PostPosted: Thu Jan 12, 2017 7:05 am    Post subject: Reply with quote

I think there are several things working against you, besides the disadvantage that all sellers at small, non-destination sites suffer because of Google's decision to cater to investors rather than users.

I think the market for your items in the US, which would be a quite large potential audience and is the main audience for eCrater, is very limited. I can't speak for buyers in the rest of the world. There are not that many American customers who will want wooden carvings of baboons or wire figurines of a rhinoceros or fabric with an image of Bob Marley. Those are not the type of decorative objects found in most American homes...and those are not the type of collectibles that appeal to most American buyers. Most Americans will have no idea who Bob Marley even is.

Of that small potential market, there is an even smaller number of people who would be willing to spend $60 for flip-flops or $70 for a pair of shorts. And an even smaller number of those who would be willing to have those items shipped from Africa.

You do have compelling objects and a worthwhile endeavor. But you are not using it to your advantage. So to capture the audience who might be receptive to your items, you need to tell them what they are buying. Most of your descriptions are boilerplate about your store...and say little to nothing about the item itself, let alone giving the customer a reason to buy. Humans are oriented to narrative...they need to know the story about what they are doing, even if it's partly subconscious. I don't mean making up fiction about your products...I do mean telling your customers the story of the object so that they can see themselves in the story. For example, your zebra bowls. What do I do with it? Hang it on a wall? Serve food in it? Is it even safe for food? Use it as a centerpiece? What is special about white olive wood? How do I clean it? Does it require any type of maintenance to preserve the wood? Is it painted...if not, how is the color achieved? Is the coloring safe and nontoxic? Why do I want a bowl with zebra stripes on it? How wide is it, how deep is it? Etc etc etc etc etc. Those are all questions that would be in my head if I wanted to buy the bowl...so the seller needs to anticipate that and answer the questions before I ask them, so I know why I want to spend $40 on a bowl. Telling a customer an item is "gorgeous" or "unusual" or helps an orphanage is not enough, not matter how valid those words are.

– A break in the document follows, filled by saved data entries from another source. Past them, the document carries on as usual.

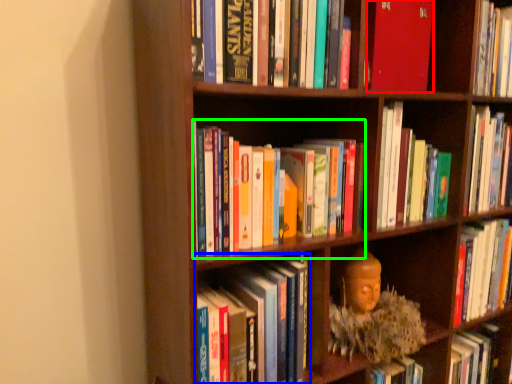 Question: Which object is the farthest from book (highlighted by a red box)? Choose among these: book (highlighted by a blue box) or book (highlighted by a green box).

Choices:
 (A) book
 (B) book

Answer: (A) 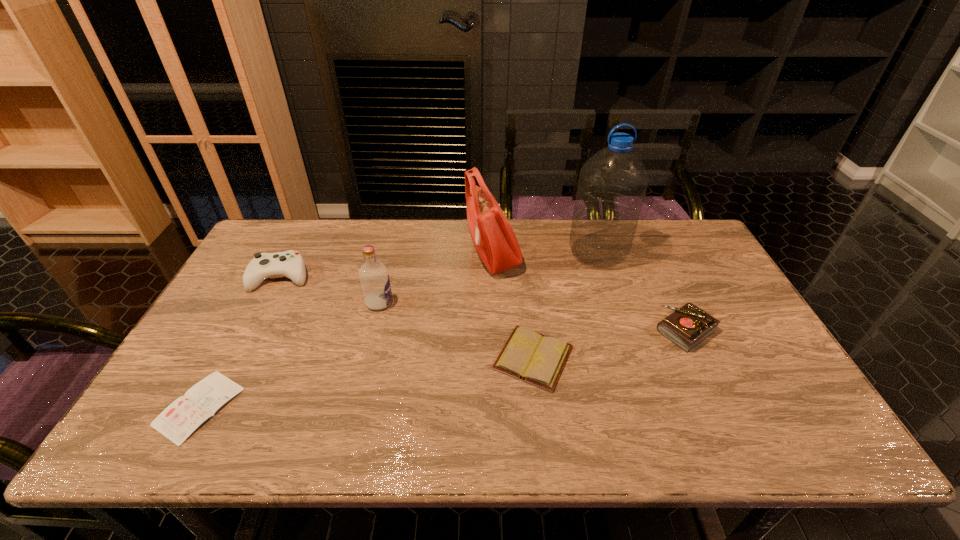 At what (x,y) coordinates should I click in order to perform the action: click on vacant space in between the leftmost diary and the vodka. Please return your answer as a coordinate pair (x, y). Looking at the image, I should click on (289, 354).

At what (x,y) coordinates should I click in order to perform the action: click on free space that is in between the rightmost diary and the shortest diary. Please return your answer as a coordinate pair (x, y). The width and height of the screenshot is (960, 540). Looking at the image, I should click on (443, 368).

This screenshot has width=960, height=540. In order to click on free area in between the third tallest object and the third shortest object in this screenshot , I will do `click(533, 316)`.

You are a GUI agent. You are given a task and a screenshot of the screen. Output one action in this format:
    pyautogui.click(x=<x>, y=<y>)
    Task: Click on the fourth closest object to the fifth object from right to left
    This screenshot has width=960, height=540.
    Given the screenshot: What is the action you would take?
    pyautogui.click(x=181, y=418)

Locate an element on the screen. the fourth closest object relative to the third tallest object is located at coordinates (181, 418).

Point out which diary is positioned as the third nearest to the sixth shortest object. Please provide its 2D coordinates. Your answer should be formatted as a tuple, i.e. [(x, y)], where the tuple contains the x and y coordinates of a point satisfying the conditions above.

[(181, 418)]

Where is `diary that is the second closest one to the vodka`? The image size is (960, 540). diary that is the second closest one to the vodka is located at coordinates (181, 418).

Identify the location of free region that satisfies the following two spatial constraints: 1. on the front side of the fourth shortest object; 2. on the left side of the tallest diary. (253, 330).

The image size is (960, 540). In order to click on vacant region that satisfies the following two spatial constraints: 1. on the front-facing side of the second tallest object; 2. on the back side of the tallest diary in this screenshot , I will do `click(495, 330)`.

I want to click on free point that satisfies the following two spatial constraints: 1. on the label of the rightmost diary; 2. on the right side of the vodka, so click(372, 330). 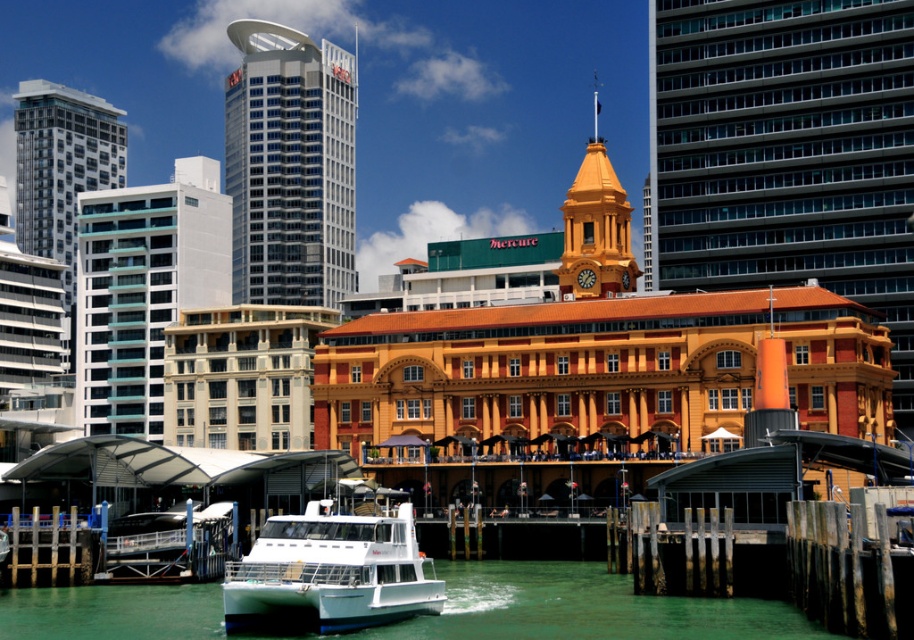 Question: Which point is closer to the camera?

Choices:
 (A) white glass building at left
 (B) white glossy boat at lower center

Answer: (B)

Question: Which point appears closest to the camera in this image?

Choices:
 (A) (330, 67)
 (B) (133, 252)

Answer: (B)

Question: Observing the image, what is the correct spatial positioning of white glass building at left in reference to matte glass building at left?

Choices:
 (A) below
 (B) above

Answer: (A)

Question: Does green water at lower center have a lesser width compared to glassy blue skyscraper at upper left?

Choices:
 (A) no
 (B) yes

Answer: (A)

Question: Which is farther from the white glass building at left?

Choices:
 (A) matte glass building at left
 (B) green water at lower center

Answer: (B)

Question: Can you confirm if green water at lower center is thinner than glassy blue skyscraper at upper left?

Choices:
 (A) yes
 (B) no

Answer: (B) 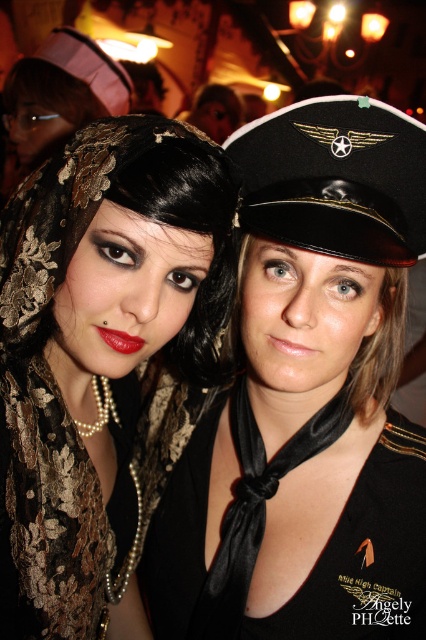 You are a photographer at a party and want to capture a closeup shot of both the black satin scarf at center and the black lace headscarf at upper left. The camera can only focus on objects within 5 inches of each other. Can you take a photo that includes both items in focus?

The black satin scarf at center is 5.89 inches from the black lace headscarf at upper left. Since the distance between them exceeds the camera focus range of 5 inches, the camera cannot focus on both items simultaneously.

You are a photographer at a party and want to ensure the black lace headscarf at upper left and the gold lace dress at center are both visible in your photo. Which object is covering part of the other?

The black lace headscarf at upper left is positioned over the gold lace dress at center, so it is covering part of the gold lace dress at center. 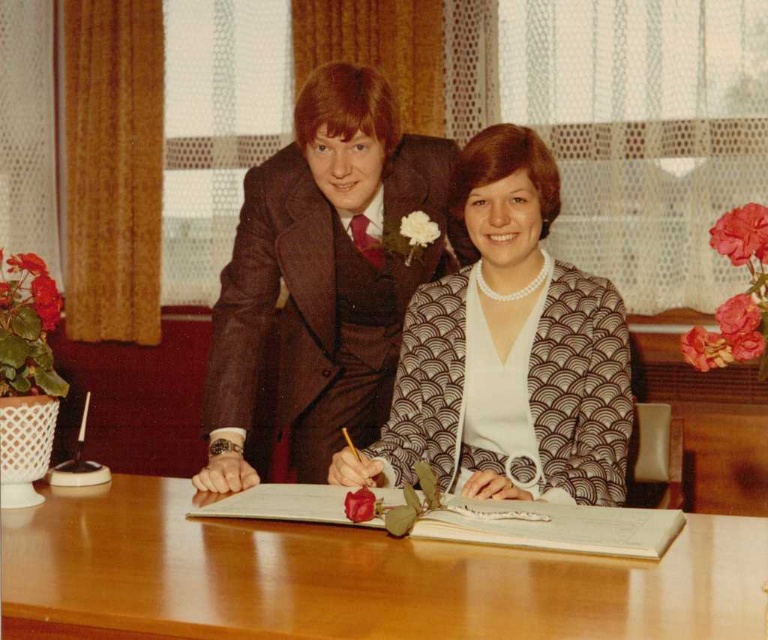 Question: Which point is closer to the camera taking this photo?

Choices:
 (A) (326, 372)
 (B) (55, 531)

Answer: (B)

Question: Is wooden table at center behind brown textured blazer at center?

Choices:
 (A) no
 (B) yes

Answer: (A)

Question: Does brown textured suit at center appear over brown textured blazer at center?

Choices:
 (A) no
 (B) yes

Answer: (B)

Question: Is wooden table at center to the right of brown textured suit at center from the viewer's perspective?

Choices:
 (A) yes
 (B) no

Answer: (A)

Question: Which point is farther to the camera?

Choices:
 (A) (217, 492)
 (B) (611, 476)
 (C) (282, 568)

Answer: (A)

Question: Which of the following is the farthest from the observer?

Choices:
 (A) brown textured suit at center
 (B) wooden table at center

Answer: (A) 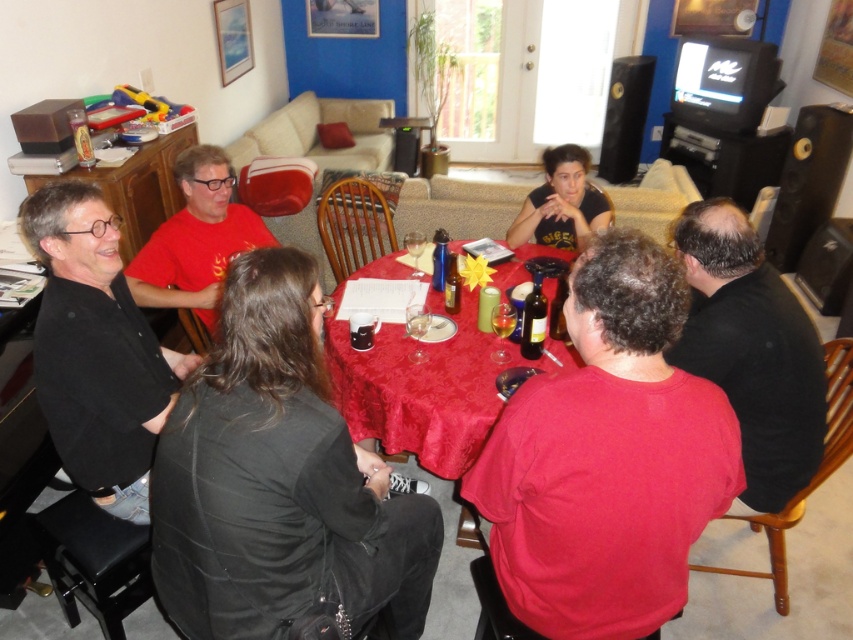 Between point (286, 486) and point (140, 296), which one is positioned behind?

Point (140, 296)

Can you confirm if black matte jacket at lower left is positioned to the right of matte red shirt at center?

Indeed, black matte jacket at lower left is positioned on the right side of matte red shirt at center.

What do you see at coordinates (277, 481) in the screenshot? The height and width of the screenshot is (640, 853). I see `black matte jacket at lower left` at bounding box center [277, 481].

Find the location of a particular element. The image size is (853, 640). black matte jacket at lower left is located at coordinates (277, 481).

Between red satin tablecloth at center and translucent glass at table center, which one has less height?

translucent glass at table center

Does red satin tablecloth at center have a greater height compared to translucent glass at table center?

Yes, red satin tablecloth at center is taller than translucent glass at table center.

Who is more forward, (341, 368) or (428, 323)?

Point (341, 368) is in front.

Where is `red satin tablecloth at center`? Image resolution: width=853 pixels, height=640 pixels. red satin tablecloth at center is located at coordinates (425, 388).

Between black matte shirt at upper center and dark glass bottle at center, which one is positioned higher?

Positioned higher is black matte shirt at upper center.

Which is behind, point (529, 196) or point (538, 272)?

Point (529, 196)

Between point (582, 184) and point (537, 291), which one is positioned in front?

Also, almost no one in America will know what a "high street shop" is or bother to convert metric measurement to imperial. You have very little in the About section...or the Terms, where you ran into trouble a few months with a return...or Contact, not even an email address.

So it would be a good idea to think about who is going to buy your products and what they need to know in order to be motivated to buy, then fill in your store with that information.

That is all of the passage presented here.